Para introduzi-los na área de mata cercada e monitorada, foi necessário realizar a captura de cada um deles individualmente, e nesse processo durante uma captura e outra eles ficaram separados. Ao se reencontrarem no recinto, os irmãos permaneceram entrelaçados por duas horas, algo nunca observado e registrado na natureza.
Muriquis-do-norte ficam duas horas abraçados, após reencontro
Semeadores de floresta
Proteger o muriqui é também uma forma de proteger a floresta e toda a vida que depende dela. Por isso, ao trabalhar com a espécie outros organismos são beneficiados e protegidos também. Sem floresta preservada não há muriqui e sem muriqui também não haverá floresta, afinal, esse primata é considerado um dos principais semeadores da Mata Atlântica.
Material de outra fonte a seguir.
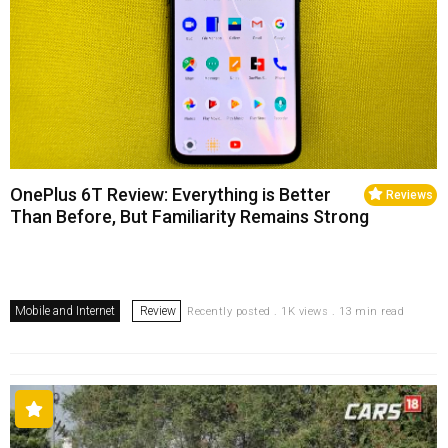
OnePlus 6T Review: Everything is Better
Reviews
Than Before, But Familiarity Remains Strong
Mobile and Internet
Review
Recently posted . 1K views . 13 min read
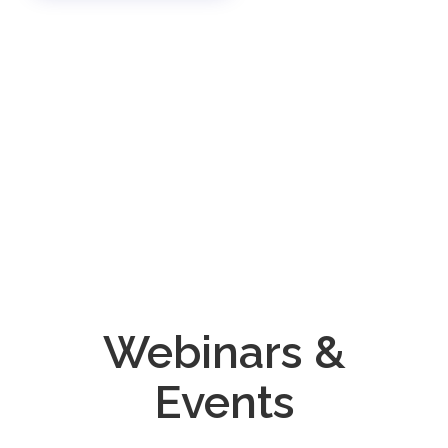
Webinars &
Events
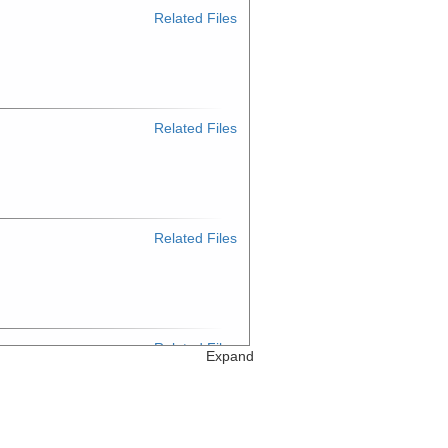
Related Files
Related Files
Related Files
Related Files
Expand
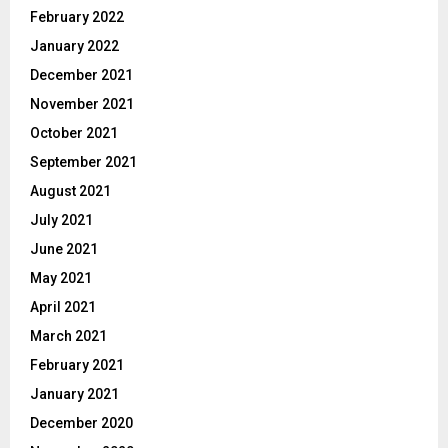
February 2022
January 2022
December 2021
November 2021
October 2021
September 2021
August 2021
July 2021
June 2021
May 2021
April 2021
March 2021
February 2021
January 2021
December 2020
“A gente tem estudos de longo prazo, que mostram que o muriqui é um excelente dispersor de sementes, ele se alimenta de folhas principalmente, mas ele também se alimenta de frutos maduros que a floresta oferece, e esses frutos quando ele come, ingere sementes que passam pelo trato digestivo dele, posteriormente elas caem na floresta, e como eles vão se deslocando pela floresta, procurando por comida e eles acabam dispersando essas sementes em longas distâncias e isso ajuda a floresta a regenerar”, explica Fabiano.
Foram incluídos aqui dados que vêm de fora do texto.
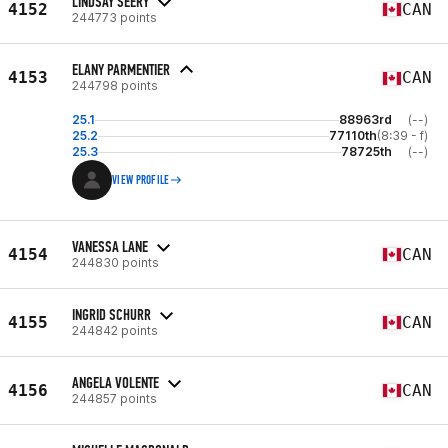
LINDSAY SEERY
4152
CAN
244773 points
ELANY PARMENTIER
4153
CAN
244798 points
25.1
88963rd
(--)
25.2
77110th
(8:39 - f)
25.3
78725th
(--)
VIEW PROFILE
VANESSA LANE
4154
CAN
244830 points
INGRID SCHURR
4155
CAN
244842 points
ANGELA VOLENTE
4156
CAN
244857 points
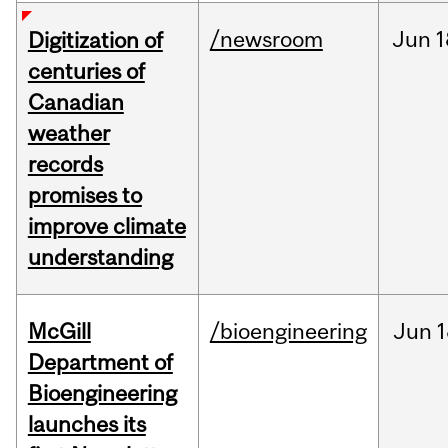
/newsroom
Jun
1
Digitization of
centuries of
Canadian
weather
records
promises to
improve climate
understanding
McGill
/bioengineering
Jun
1
Department of
Bioengineering
launches its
Muriqui é considerado ‘jardineiro’ da floresta por dispersar sementes
Ananda Porto
Equipe e parceiros
A equipe do Muriqui Instituto de Biodiversidade é composta por um corpo técnico e para desenvolver os projetos de conservação o time conta com apoio de diversas instituições como o Centro Nacional de Pesquisa e Conservação de Primatas Brasileiros do ICMBio, Projeto Muriqui de Caratinga, Ibitiprojeto, Universidade Federal de Viçosa, Re:wild e The Rufford Foundation.
Equipe de pesquisadores utiliza tecnologia para monitorar muriqui-do-norte
Divulgação/MIB
Desafios de conservar
São inúmeros os desafios enfrentados pelos pesquisadores para salvar o muriqui da extinção, mas nesses dez anos de caminhada e dedicação bons frutos já estão surgindo, hoje o conhecimento sobre a espécie é superior, e a busca atual é principalmente por conseguir mais apoiadores para que seja possível continuar pesquisando, investindo e aprimorando os estudos sobre esse primata. “Os desafios nos próximos 10 anos é consolidar o MIB com uma estrutura financeira, administrativa, muito sólida e muito coerente”, pontua Fabiano.
No site do MIB é possível contribuir com doações para apoiar o trabalho da equipe e da vida desse importante semeador de floresta.